I Still Love You

『昔に戻ろう』その言葉のままなら、この距離なんて普通のはずだ。
小さい頃は一緒に眠ったことだって何度とあるし、いつもこの距離で会話をしていた。

しかし……。

やっぱり今は違う!
日葵の中で感じた感情はそれ以外の何物でもなかった。
離れてた時間のせいか、再会してからの上司としての壮一をみたせいか、理由など考える余裕はなかったが、日葵の心臓は煩いぐらいにドキドキと音を立てる。
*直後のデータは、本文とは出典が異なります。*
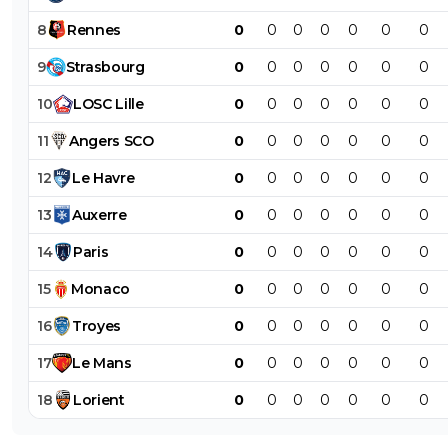
8
Rennes
0
0
0
0
0
0
0
9
Strasbourg
0
0
0
0
0
0
0
10
LOSC
Lille
0
0
0
0
0
0
0
11
Angers
SCO
0
0
0
0
0
0
0
12
Le
Havre
0
0
0
0
0
0
0
13
Auxerre
0
0
0
0
0
0
0
14
Paris
0
0
0
0
0
0
0
15
Monaco
0
0
0
0
0
0
0
16
Troyes
0
0
0
0
0
0
0
17
Le
Mans
0
0
0
0
0
0
0
18
Lorient
0
0
0
0
0
0
0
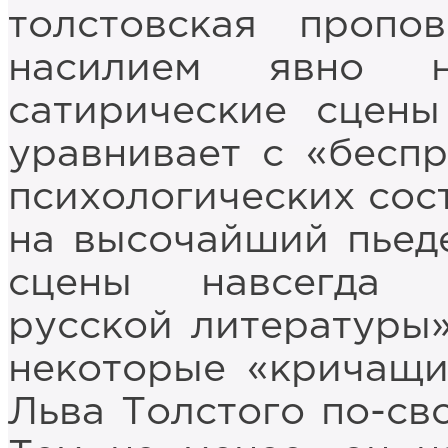
толстовская пропо
насилием явно н
сатирические сцены
уравнивает с «бесп
психологических сост
на высочайший пьед
сцены навсегда 
русской литературы»
некоторые «кричащи
Льва Толстого по-св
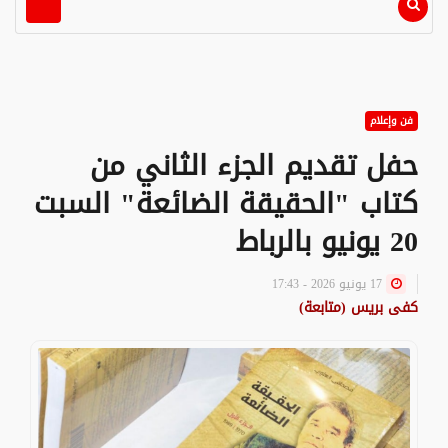
فن وإعلام
حفل تقديم الجزء الثاني من
كتاب "الحقيقة الضائعة" السبت
20 يونيو بالرباط
17 يونيو 2026 - 17:43
كفى بريس (متابعة)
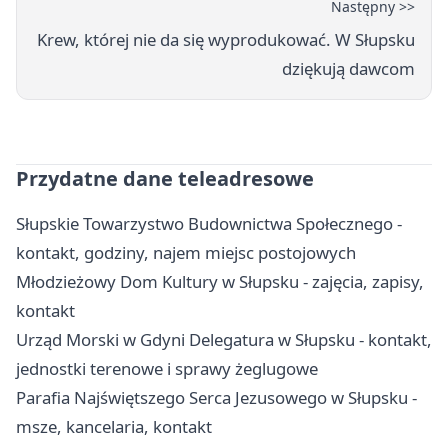
Następny >>
Krew, której nie da się wyprodukować. W Słupsku
dziękują dawcom
Przydatne dane teleadresowe
Słupskie Towarzystwo Budownictwa Społecznego -
kontakt, godziny, najem miejsc postojowych
Młodzieżowy Dom Kultury w Słupsku - zajęcia, zapisy,
kontakt
Urząd Morski w Gdyni Delegatura w Słupsku - kontakt,
jednostki terenowe i sprawy żeglugowe
Parafia Najświętszego Serca Jezusowego w Słupsku -
msze, kancelaria, kontakt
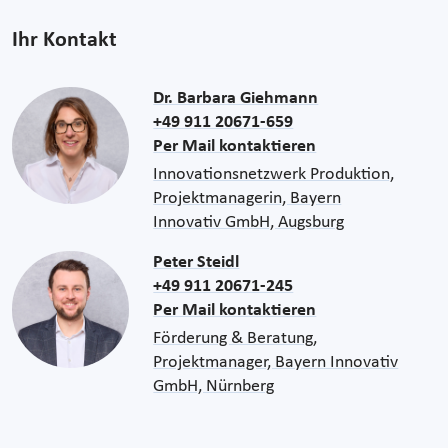
Ihr Kontakt
Dr. Barbara Giehmann
+49 911 20671-659
Per Mail kontaktieren
Innovationsnetzwerk Produktion,
Projektmanagerin, Bayern
Innovativ GmbH, Augsburg
Peter Steidl
+49 911 20671-245
Per Mail kontaktieren
Förderung & Beratung,
Projektmanager, Bayern Innovativ
GmbH, Nürnberg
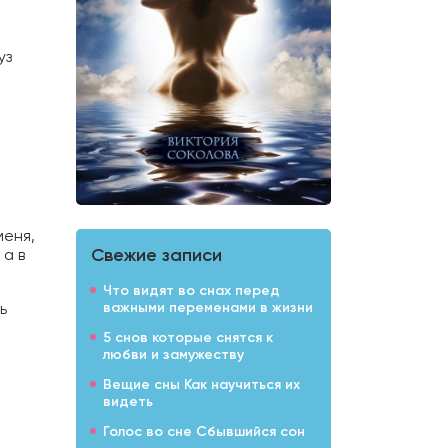
о
уз
меня,
Свежие записи
 а в
Что видят во снах перед
ь
важными переменами в жизни
5 снов которые снятся к
любви и замужеству
Вещие сны Как научиться их
видеть
Голос во сне Сбывшийся сон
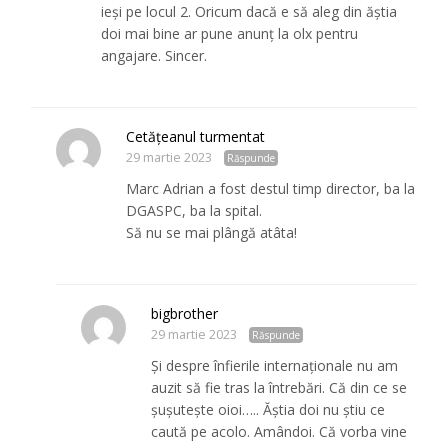
ieși pe locul 2. Oricum dacă e să aleg din ăștia
doi mai bine ar pune anunț la olx pentru
angajare. Sincer.
Cetățeanul turmentat
29 martie 2023
Răspunde
Marc Adrian a fost destul timp director, ba la
DGASPC, ba la spital.
Să nu se mai plângă atâta!
bigbrother
29 martie 2023
Răspunde
Și despre înfierile internaționale nu am
auzit să fie tras la întrebări. Că din ce se
șușutește oioi….. Ăștia doi nu știu ce
caută pe acolo. Amândoi. Că vorba vine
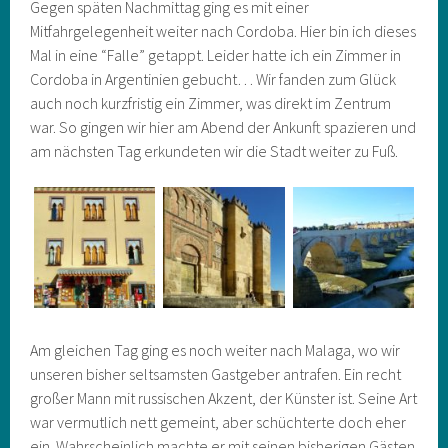
Gegen späten Nachmittag ging es mit einer
Mitfahrgelegenheit weiter nach Cordoba. Hier bin ich dieses
Mal in eine “Falle” getappt. Leider hatte ich ein Zimmer in
Cordoba in Argentinien gebucht… Wir fanden zum Glück
auch noch kurzfristig ein Zimmer, was direkt im Zentrum
war. So gingen wir hier am Abend der Ankunft spazieren und
am nächsten Tag erkundeten wir die Stadt weiter zu Fuß.
Am gleichen Tag ging es noch weiter nach Malaga, wo wir
unseren bisher seltsamsten Gastgeber antrafen. Ein recht
großer Mann mit russischen Akzent, der Künster ist. Seine Art
war vermutlich nett gemeint, aber schüchterte doch eher
ein. Wahrscheinlich machte er mit seinen bisherigen Gästen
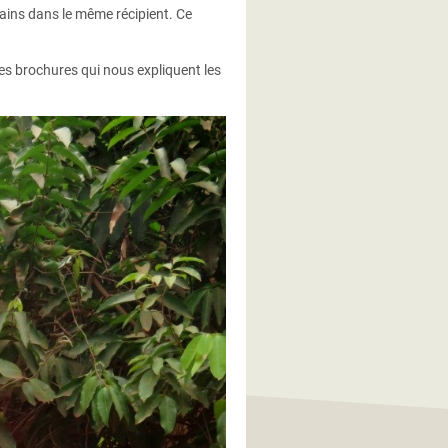
mains dans le même récipient. Ce
es brochures qui nous expliquent les
avage des mains dans le quartier
es Samba-Oxfam RCA.jpg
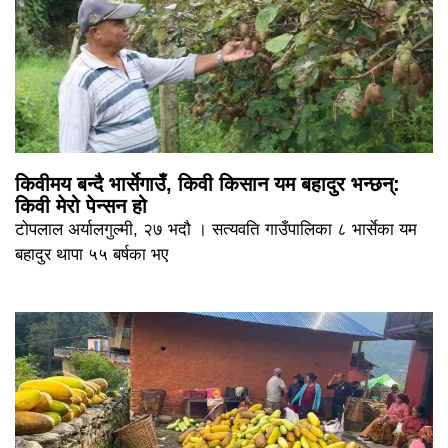
किवीमय बन्दै भार्सेगाउँ, किवी किसान यम बहादुर भन्छन्:
किवी मेरो पेन्सन हो
टोपलाल अर्यालगुल्मी, २७ भदौ । सत्यवति गाउँपालिका ८ भार्सेका यम
बहादुर थापा ५५ बर्षका भए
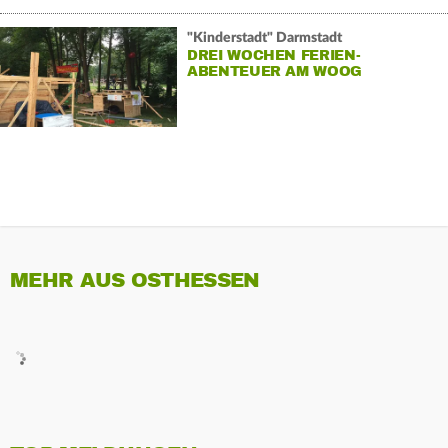
"Kinderstadt" Darmstadt
DREI WOCHEN FERIEN-
ABENTEUER AM WOOG
MEHR AUS OSTHESSEN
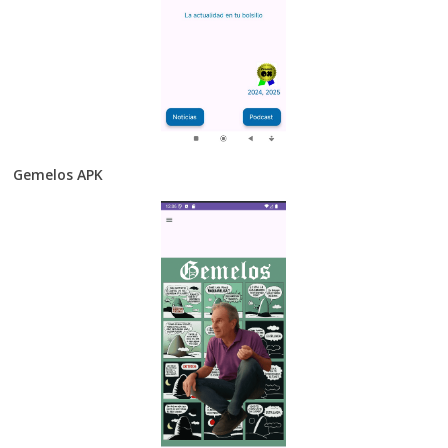
Gemelos APK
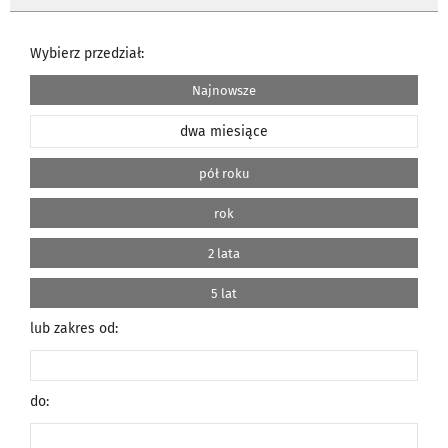
Wybierz przedział:
Najnowsze
dwa miesiące
pół roku
rok
2 lata
5 lat
lub zakres od:
do:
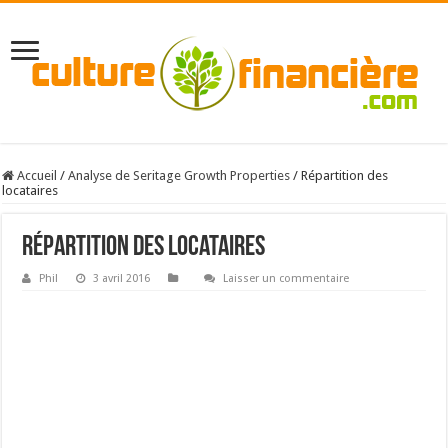
Accueil
/
Analyse de Seritage Growth Properties
/
Répartition des
locataires
Répartition des locataires
Phil
3 avril 2016
Laisser un commentaire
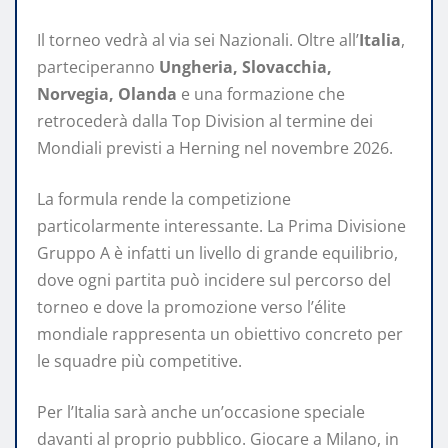
Il torneo vedrà al via sei Nazionali. Oltre all’
Italia
,
parteciperanno
Ungheria, Slovacchia,
Norvegia, Olanda
e una formazione che
retrocederà dalla Top Division al termine dei
Mondiali previsti a Herning nel novembre 2026.
La formula rende la competizione
particolarmente interessante. La Prima Divisione
Gruppo A è infatti un livello di grande equilibrio,
dove ogni partita può incidere sul percorso del
torneo e dove la promozione verso l’élite
mondiale rappresenta un obiettivo concreto per
le squadre più competitive.
Per l’Italia sarà anche un’occasione speciale
davanti al proprio pubblico. Giocare a Milano, in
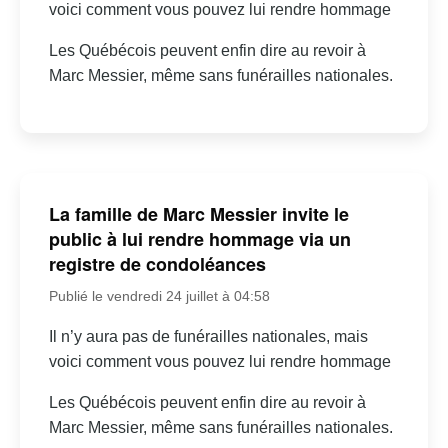
voici comment vous pouvez lui rendre hommage
Les Québécois peuvent enfin dire au revoir à
Marc Messier, même sans funérailles nationales.
La famille de Marc Messier invite le
public à lui rendre hommage via un
registre de condoléances
Publié le vendredi 24 juillet à 04:58
Il n’y aura pas de funérailles nationales, mais
voici comment vous pouvez lui rendre hommage
Les Québécois peuvent enfin dire au revoir à
Marc Messier, même sans funérailles nationales.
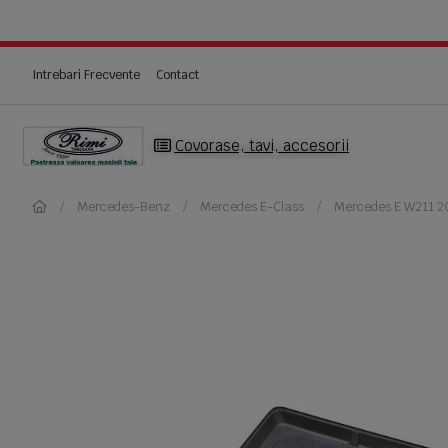
Intrebari Frecvente
Contact
Covorase, tavi, accesorii
Mercedes-Benz
Mercedes E-Class
Mercedes E W211 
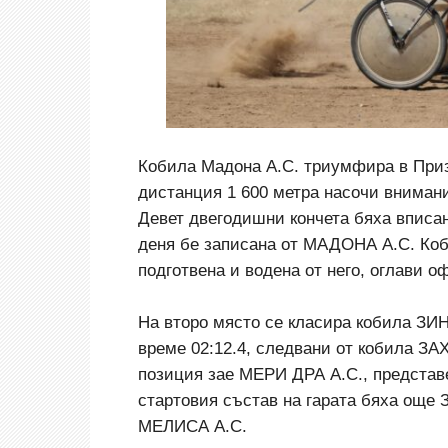
Кобила Мадона А.С. триумфира в Приз
дистанция 1 600 метра насочи внимани
Девет двегодишни кончета бяха вписан
деня бе записана от МАДОНА А.С. Коб
подготвена и водена от него, оглави о
На второ място се класира кобила ЗИ
време 02:12.4, следвани от кобила ЗА
позиция зае МЕРИ ДРА А.С., представе
стартовия състав на гарата бяха ощ
МЕЛИСА А.С.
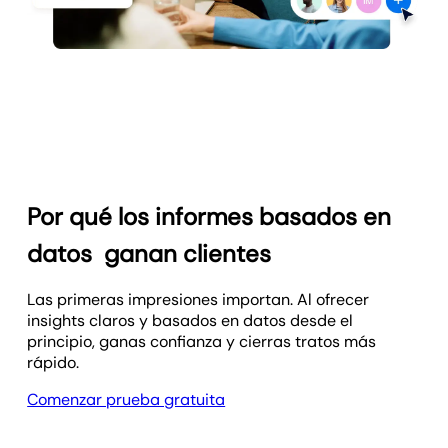
Por qué los informes basados en
datos
ganan clientes
Las primeras impresiones importan. Al ofrecer
insights claros y basados en datos desde el
principio, ganas confianza y cierras tratos más
rápido.
Comenzar prueba gratuita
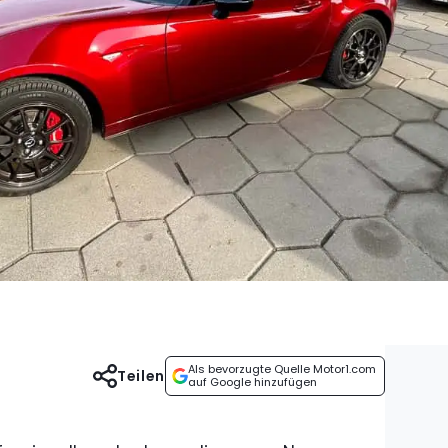
Als bevorzugte Quelle Motor1.com
Teilen
auf Google hinzufügen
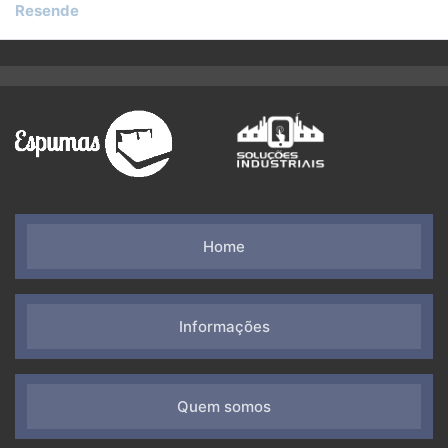
Resende
Home
Informações
Quem somos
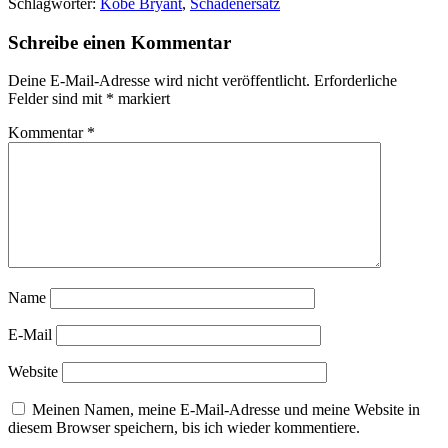
Schlagwörter:
Kobe Bryant
,
Schadenersatz
Schreibe einen Kommentar
Deine E-Mail-Adresse wird nicht veröffentlicht.
Erforderliche
Felder sind mit
*
markiert
Kommentar
*
Name
E-Mail
Website
Meinen Namen, meine E-Mail-Adresse und meine Website in
diesem Browser speichern, bis ich wieder kommentiere.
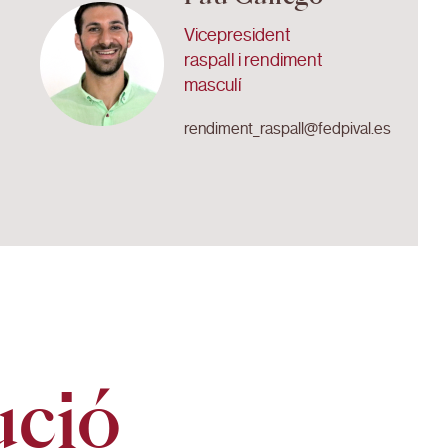
Vicepresident
raspall i rendiment
masculí
rendiment_raspall@fedpival.es
ució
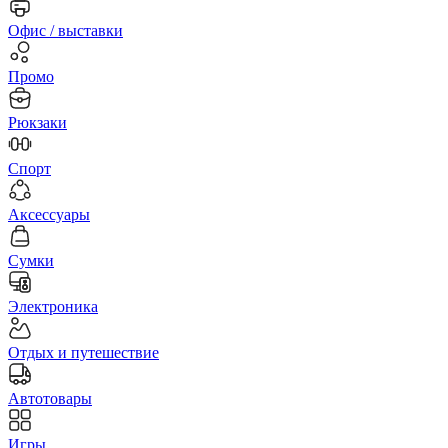
Офис / выставки
Промо
Рюкзаки
Спорт
Аксессуары
Сумки
Электроника
Отдых и путешествие
Автотовары
Игры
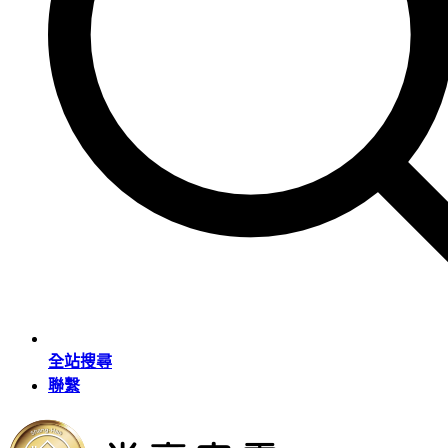
全站搜尋
聯繫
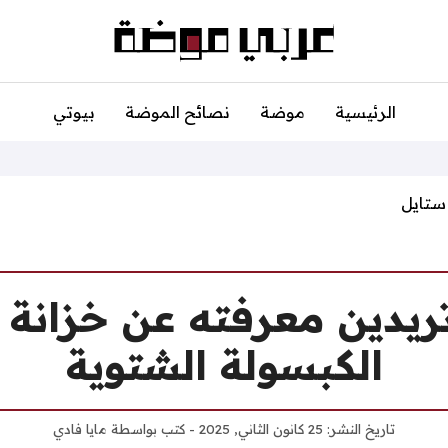
الرئيسية
موضة
نصائح الموضة
بيوتي
ستايل
ريدين معرفته عن خزانة
الكبسولة الشتوية
تاريخ النشر:
25 كانون الثاني, 2025
- كتب بواسطة
مايا فادي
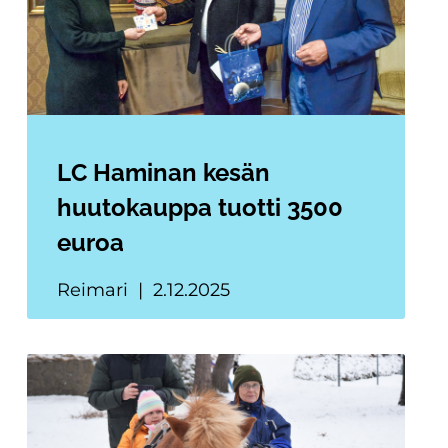
LC Haminan kesän
huutokauppa tuotti 3500
euroa
Reimari
2.12.2025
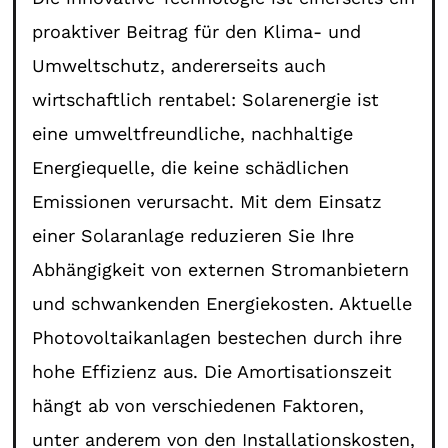
proaktiver Beitrag für den Klima- und
Umweltschutz, andererseits auch
wirtschaftlich rentabel: Solarenergie ist
eine umweltfreundliche, nachhaltige
Energiequelle, die keine schädlichen
Emissionen verursacht. Mit dem Einsatz
einer Solaranlage reduzieren Sie Ihre
Abhängigkeit von externen Stromanbietern
und schwankenden Energiekosten. Aktuelle
Photovoltaikanlagen bestechen durch ihre
hohe Effizienz aus. Die Amortisationszeit
hängt ab von verschiedenen Faktoren,
unter anderem von den Installationskosten,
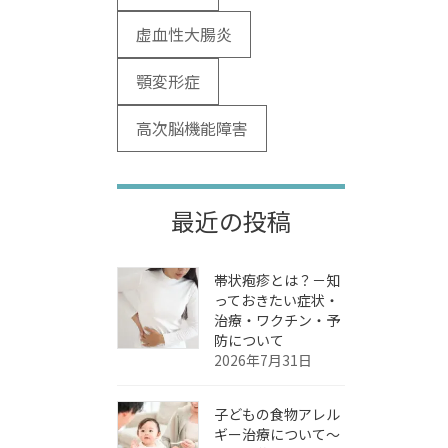
虚血性大腸炎
顎変形症
高次脳機能障害
最近の投稿
帯状疱疹とは？－知
っておきたい症状・
治療・ワクチン・予
防について
2026年7月31日
子どもの食物アレル
ギー治療について～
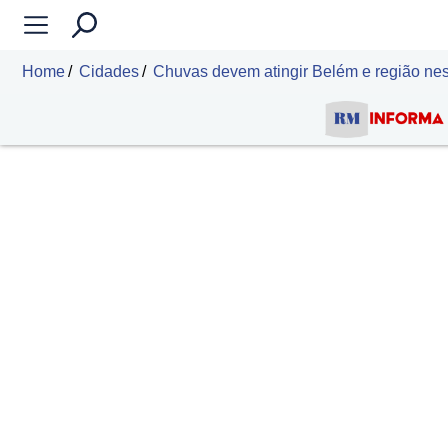
Home
Cidades
Chuvas devem atingir Belém e região nest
高校に入ってまったく話さなくなった冷たい壮一とも、小さい頃の優しい壮一でもない。

今ここにいるのは今の等身大の壮一だ。
そのことが日葵を混乱させる。
知らない人のように感じる壮一に、ザワザワとするこの感情が何か考えたくなかった。

「あっ、えっと」
そんな気持ちを悟られないように、日葵が話を続けようとしたのに壮一は目を逸らすことなく、日葵の瞳を覗き込んだ。


そのままどれほど見つめ合っていたのだろう。きっとほんの数秒だがとてつも長く感じる。

「日葵……」

呟くような声とともに、更に壮一の顔が近くなる。